Friday, September 13th: Dr. Gongjun Xu, University of Michigan
204 Duxbury Hall, 10:00am
Title: Identifiability of Restricted Latent Class Models
Abstract: Latent class models have wide applications in social and biological sciences. In many applications, pre-specified restrictions are imposed on the parameter space of latent class models, through a design matrix, to reflect practitioners' diagnostic assumptions about how the observed responses depend on the respondents' latent traits.
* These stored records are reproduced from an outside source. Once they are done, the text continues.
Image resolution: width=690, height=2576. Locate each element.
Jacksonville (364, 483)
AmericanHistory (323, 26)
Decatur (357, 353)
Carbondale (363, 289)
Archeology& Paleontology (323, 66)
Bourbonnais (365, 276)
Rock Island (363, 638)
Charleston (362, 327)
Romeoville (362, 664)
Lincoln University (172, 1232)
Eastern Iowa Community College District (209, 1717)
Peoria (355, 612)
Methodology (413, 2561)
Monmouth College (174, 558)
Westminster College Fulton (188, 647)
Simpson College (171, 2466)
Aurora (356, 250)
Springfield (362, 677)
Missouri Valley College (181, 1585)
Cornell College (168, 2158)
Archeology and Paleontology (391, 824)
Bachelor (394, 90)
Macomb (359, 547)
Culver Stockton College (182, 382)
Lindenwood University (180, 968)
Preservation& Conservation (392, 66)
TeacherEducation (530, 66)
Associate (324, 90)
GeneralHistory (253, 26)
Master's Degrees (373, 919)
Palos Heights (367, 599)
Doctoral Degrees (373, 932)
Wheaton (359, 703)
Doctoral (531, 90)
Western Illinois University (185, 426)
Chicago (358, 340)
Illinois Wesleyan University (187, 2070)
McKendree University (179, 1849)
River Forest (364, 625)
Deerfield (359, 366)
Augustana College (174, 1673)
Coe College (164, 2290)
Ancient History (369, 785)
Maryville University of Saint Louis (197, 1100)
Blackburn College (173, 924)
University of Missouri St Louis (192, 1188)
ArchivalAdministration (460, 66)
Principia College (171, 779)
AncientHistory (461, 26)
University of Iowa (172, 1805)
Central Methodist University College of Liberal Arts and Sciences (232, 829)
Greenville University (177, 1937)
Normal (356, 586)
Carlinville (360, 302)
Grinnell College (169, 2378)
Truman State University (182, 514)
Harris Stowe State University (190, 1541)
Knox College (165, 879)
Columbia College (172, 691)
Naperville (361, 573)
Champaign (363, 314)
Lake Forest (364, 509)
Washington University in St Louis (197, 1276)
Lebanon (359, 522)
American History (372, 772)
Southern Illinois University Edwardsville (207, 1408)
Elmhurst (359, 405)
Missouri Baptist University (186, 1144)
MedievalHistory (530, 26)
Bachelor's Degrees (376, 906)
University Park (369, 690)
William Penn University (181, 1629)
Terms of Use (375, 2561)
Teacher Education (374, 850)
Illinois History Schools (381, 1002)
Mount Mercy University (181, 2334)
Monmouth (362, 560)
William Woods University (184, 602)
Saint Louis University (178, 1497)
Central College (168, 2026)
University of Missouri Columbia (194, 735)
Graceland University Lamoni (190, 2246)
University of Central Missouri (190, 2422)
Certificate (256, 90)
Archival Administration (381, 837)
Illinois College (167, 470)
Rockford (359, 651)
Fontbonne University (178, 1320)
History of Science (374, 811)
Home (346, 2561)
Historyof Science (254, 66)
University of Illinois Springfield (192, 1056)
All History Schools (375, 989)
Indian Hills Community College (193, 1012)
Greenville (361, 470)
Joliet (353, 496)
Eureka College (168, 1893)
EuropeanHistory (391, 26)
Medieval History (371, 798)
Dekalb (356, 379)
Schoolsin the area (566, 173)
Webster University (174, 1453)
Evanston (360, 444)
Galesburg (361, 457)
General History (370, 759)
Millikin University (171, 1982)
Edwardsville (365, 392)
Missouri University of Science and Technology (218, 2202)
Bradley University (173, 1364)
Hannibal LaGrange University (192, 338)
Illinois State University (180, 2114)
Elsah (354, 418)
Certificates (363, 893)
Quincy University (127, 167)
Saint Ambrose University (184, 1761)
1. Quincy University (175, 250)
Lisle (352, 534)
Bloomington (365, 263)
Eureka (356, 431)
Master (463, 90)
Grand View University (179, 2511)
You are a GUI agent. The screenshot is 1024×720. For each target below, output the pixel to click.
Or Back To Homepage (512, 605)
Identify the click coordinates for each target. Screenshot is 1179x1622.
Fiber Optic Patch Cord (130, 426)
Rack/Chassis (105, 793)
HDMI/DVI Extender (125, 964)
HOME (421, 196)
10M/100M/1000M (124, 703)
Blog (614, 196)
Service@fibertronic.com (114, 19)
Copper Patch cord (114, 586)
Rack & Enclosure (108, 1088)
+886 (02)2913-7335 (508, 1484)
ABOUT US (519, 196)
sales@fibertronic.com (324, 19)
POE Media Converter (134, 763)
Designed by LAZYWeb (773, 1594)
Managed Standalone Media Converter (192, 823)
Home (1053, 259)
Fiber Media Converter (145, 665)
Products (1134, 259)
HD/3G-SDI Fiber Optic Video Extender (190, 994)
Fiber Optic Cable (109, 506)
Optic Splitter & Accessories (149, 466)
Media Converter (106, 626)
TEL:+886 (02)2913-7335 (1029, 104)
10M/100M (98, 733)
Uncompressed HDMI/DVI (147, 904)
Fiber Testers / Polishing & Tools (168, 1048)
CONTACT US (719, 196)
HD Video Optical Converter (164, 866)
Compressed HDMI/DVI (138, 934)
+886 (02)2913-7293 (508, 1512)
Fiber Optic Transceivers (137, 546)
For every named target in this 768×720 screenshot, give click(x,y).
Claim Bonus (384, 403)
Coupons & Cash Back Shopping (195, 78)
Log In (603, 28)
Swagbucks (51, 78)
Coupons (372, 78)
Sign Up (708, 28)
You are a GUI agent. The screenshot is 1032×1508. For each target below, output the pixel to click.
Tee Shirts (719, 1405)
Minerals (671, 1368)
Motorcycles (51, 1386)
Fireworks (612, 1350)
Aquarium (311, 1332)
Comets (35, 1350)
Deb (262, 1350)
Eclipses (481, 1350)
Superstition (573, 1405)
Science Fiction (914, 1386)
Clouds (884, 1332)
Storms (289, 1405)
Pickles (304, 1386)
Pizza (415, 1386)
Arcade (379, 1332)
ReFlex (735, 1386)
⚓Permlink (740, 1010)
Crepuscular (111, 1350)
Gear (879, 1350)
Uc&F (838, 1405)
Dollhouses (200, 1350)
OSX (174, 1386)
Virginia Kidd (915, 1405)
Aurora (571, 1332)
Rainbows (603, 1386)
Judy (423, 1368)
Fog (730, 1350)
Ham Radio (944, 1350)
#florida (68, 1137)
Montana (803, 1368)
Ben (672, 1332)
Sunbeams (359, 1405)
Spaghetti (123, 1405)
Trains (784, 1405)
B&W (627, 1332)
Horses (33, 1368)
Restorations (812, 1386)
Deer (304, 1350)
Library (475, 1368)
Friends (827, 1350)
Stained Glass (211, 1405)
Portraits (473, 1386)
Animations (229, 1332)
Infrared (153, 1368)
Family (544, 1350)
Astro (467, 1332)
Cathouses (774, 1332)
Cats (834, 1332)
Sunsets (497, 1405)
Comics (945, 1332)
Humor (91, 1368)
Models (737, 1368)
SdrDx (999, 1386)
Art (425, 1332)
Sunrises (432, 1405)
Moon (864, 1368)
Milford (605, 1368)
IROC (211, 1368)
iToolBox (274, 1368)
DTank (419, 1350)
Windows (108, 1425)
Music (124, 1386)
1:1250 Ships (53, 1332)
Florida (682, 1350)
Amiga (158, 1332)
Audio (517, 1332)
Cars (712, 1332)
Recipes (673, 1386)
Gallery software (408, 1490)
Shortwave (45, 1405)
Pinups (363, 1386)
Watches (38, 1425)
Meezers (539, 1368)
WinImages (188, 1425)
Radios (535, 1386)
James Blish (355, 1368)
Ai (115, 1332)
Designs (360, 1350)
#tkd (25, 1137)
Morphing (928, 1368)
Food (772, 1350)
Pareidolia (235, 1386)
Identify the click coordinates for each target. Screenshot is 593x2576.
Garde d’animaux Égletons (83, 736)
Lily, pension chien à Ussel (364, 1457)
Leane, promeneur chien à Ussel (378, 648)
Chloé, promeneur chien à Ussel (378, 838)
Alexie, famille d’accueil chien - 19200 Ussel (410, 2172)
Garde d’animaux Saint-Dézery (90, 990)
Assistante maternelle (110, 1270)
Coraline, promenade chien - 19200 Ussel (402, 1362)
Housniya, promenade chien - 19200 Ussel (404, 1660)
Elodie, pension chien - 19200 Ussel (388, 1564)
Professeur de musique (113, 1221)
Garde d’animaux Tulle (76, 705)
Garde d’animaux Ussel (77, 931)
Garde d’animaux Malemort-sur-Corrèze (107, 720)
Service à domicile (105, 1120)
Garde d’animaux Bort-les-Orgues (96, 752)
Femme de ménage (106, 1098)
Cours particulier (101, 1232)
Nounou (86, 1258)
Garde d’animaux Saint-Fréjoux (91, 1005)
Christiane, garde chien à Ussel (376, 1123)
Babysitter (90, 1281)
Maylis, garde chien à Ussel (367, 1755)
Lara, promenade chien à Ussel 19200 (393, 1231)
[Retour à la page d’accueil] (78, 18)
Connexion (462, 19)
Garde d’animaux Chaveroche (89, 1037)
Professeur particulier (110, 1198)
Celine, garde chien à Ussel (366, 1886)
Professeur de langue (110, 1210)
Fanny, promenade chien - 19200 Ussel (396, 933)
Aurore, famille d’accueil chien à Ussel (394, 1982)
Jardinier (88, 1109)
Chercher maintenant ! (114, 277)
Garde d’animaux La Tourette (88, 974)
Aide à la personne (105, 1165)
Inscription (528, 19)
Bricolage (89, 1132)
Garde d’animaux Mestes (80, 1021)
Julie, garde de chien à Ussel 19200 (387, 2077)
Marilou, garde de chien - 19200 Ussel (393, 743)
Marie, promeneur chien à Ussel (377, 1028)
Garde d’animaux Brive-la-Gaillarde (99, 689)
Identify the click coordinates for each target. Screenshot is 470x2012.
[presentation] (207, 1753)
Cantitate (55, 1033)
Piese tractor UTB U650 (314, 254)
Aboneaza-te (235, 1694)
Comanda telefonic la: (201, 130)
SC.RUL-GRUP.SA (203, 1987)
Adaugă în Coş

Though widely used in various fields, such restricted latent class models suffer from nonidentifiability due to the models' discrete nature and complex restricted structure. This talk addresses the fundamental identifiability issue of restricted latent class models by developing a general framework for strict and partial identifiability of the model parameters. The developed identifiability conditions only depend on the design matrix and are easily checkable, which provides useful practical guidelines for designing statistically valid diagnostic tests. Furthermore, the new theoretical framework is applied to establish, for the first time, the identifiability of several designs from cognitive diagnosis applications.